# Problem statement:
Return, word for word, only the lines of the data below that lie between the line with "вечером после силовой тренировки." and the line with "представьте, что вы пробежали несколько", those two lines included.

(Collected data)

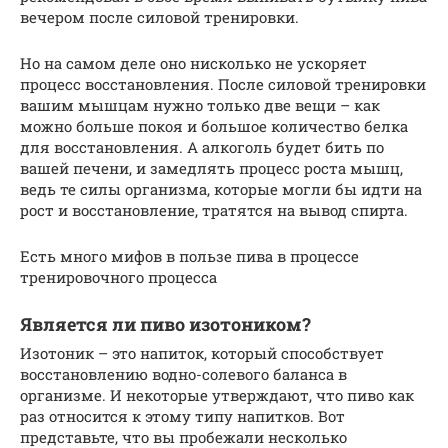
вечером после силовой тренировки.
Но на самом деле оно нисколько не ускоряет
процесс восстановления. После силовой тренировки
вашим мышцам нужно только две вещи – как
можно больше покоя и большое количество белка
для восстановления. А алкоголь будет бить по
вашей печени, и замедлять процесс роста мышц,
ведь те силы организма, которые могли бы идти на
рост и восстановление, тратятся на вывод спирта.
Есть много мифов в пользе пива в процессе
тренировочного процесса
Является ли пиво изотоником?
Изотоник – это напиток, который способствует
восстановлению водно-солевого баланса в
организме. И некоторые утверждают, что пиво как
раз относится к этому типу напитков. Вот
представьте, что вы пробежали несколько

...

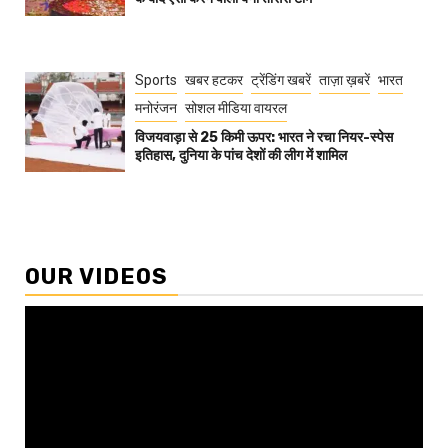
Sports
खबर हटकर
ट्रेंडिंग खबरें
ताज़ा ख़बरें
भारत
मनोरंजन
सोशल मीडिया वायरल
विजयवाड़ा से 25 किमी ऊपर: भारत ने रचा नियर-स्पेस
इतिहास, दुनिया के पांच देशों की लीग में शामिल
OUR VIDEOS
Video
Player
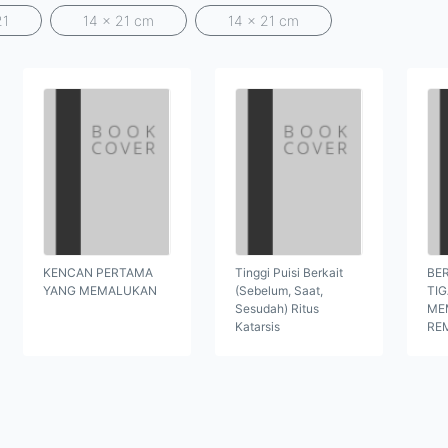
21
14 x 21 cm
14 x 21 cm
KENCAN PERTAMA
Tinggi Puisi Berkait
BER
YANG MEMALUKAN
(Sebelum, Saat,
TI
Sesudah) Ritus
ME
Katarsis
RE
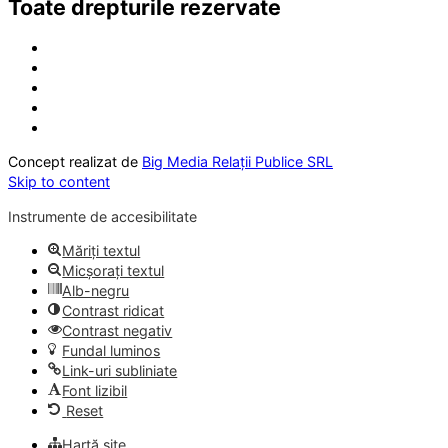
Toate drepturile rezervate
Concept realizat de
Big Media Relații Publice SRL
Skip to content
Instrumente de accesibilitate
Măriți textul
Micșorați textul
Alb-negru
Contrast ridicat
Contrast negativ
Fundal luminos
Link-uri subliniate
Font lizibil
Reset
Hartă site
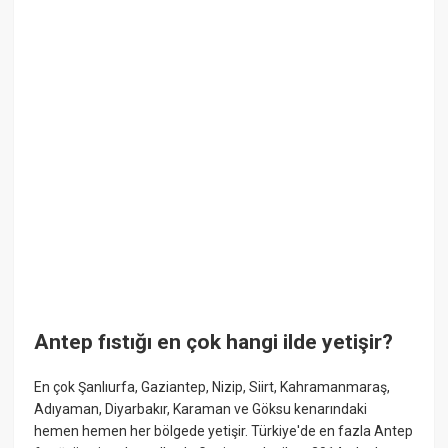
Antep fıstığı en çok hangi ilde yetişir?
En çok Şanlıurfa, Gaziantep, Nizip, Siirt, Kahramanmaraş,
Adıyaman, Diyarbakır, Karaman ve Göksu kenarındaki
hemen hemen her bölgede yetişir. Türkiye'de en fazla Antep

# Output below:
вечером после силовой тренировки.
Но на самом деле оно нисколько не ускоряет
процесс восстановления. После силовой тренировки
вашим мышцам нужно только две вещи – как
можно больше покоя и большое количество белка
для восстановления. А алкоголь будет бить по
вашей печени, и замедлять процесс роста мышц,
ведь те силы организма, которые могли бы идти на
рост и восстановление, тратятся на вывод спирта.
Есть много мифов в пользе пива в процессе
тренировочного процесса
Является ли пиво изотоником?
Изотоник – это напиток, который способствует
восстановлению водно-солевого баланса в
организме. И некоторые утверждают, что пиво как
раз относится к этому типу напитков. Вот
представьте, что вы пробежали несколько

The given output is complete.